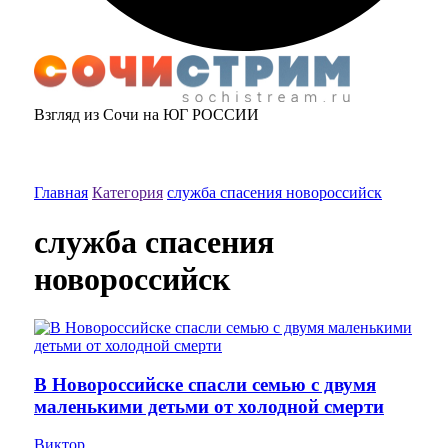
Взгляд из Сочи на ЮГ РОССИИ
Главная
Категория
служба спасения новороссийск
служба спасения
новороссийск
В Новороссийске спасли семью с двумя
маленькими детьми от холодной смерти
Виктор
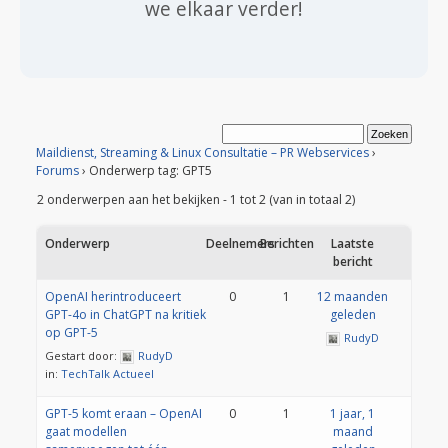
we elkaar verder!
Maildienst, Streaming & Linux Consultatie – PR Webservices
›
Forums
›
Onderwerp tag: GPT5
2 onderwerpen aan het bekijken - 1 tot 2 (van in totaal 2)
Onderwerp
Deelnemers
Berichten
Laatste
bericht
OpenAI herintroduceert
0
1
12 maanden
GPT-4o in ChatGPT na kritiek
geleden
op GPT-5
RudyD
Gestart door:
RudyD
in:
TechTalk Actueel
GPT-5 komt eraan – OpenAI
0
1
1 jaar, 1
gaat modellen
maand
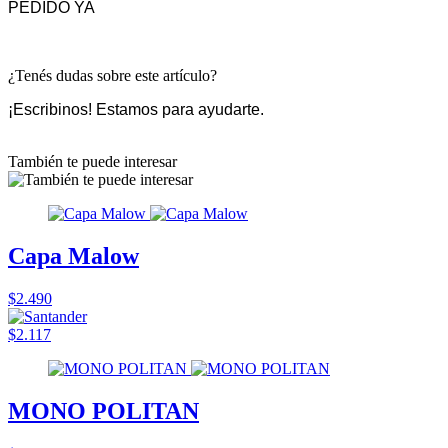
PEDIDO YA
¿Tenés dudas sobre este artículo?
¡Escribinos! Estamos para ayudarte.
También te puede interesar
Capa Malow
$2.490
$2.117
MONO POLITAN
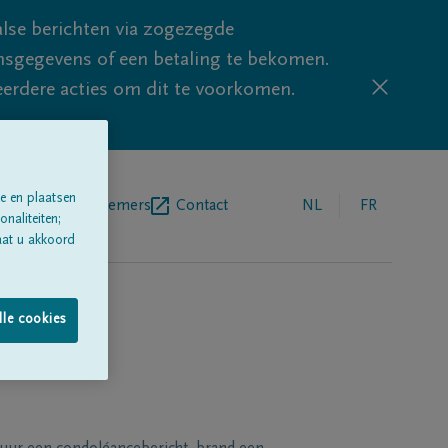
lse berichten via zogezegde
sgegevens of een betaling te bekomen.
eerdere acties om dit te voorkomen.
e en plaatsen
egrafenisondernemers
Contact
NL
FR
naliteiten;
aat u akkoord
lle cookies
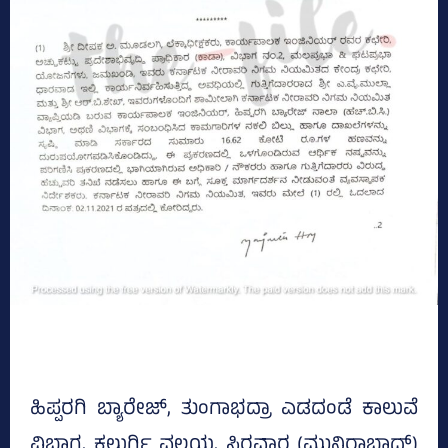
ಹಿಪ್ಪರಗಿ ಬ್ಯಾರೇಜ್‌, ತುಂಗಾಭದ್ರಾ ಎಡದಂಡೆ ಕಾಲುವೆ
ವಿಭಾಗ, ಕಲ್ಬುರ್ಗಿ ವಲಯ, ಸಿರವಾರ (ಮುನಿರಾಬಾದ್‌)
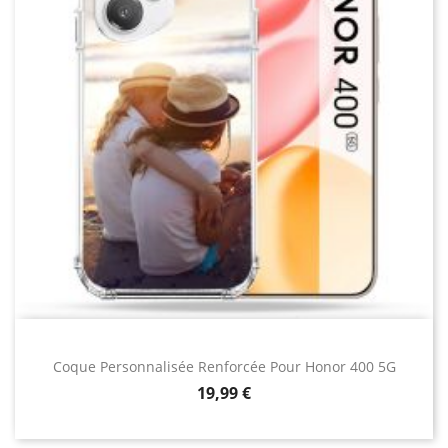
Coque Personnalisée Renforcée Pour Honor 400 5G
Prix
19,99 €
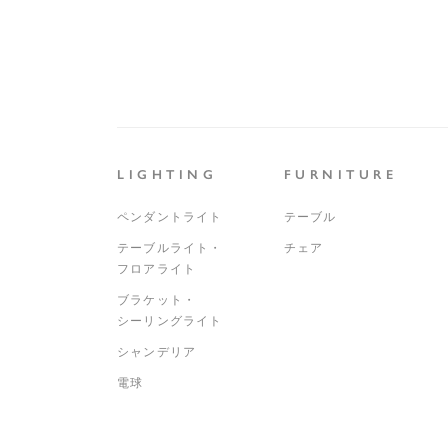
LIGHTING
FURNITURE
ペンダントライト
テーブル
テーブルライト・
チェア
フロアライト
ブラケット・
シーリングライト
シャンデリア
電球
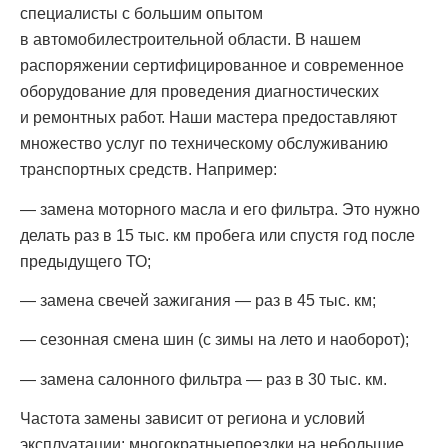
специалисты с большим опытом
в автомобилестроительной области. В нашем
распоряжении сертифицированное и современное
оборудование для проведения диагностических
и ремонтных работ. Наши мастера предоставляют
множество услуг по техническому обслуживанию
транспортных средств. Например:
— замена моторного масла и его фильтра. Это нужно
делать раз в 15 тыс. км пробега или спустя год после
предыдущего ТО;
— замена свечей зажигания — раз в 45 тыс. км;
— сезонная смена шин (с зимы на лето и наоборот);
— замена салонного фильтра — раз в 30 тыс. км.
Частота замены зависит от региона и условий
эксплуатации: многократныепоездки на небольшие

::::

• **TASK DETAILS**:
Return, in full, every line of these entries that holds "фильтра".

• **OUTPUT FOR THIS TASK**:
— замена моторного масла и его фильтра. Это нужно
— замена салонного фильтра — раз в 30 тыс. км.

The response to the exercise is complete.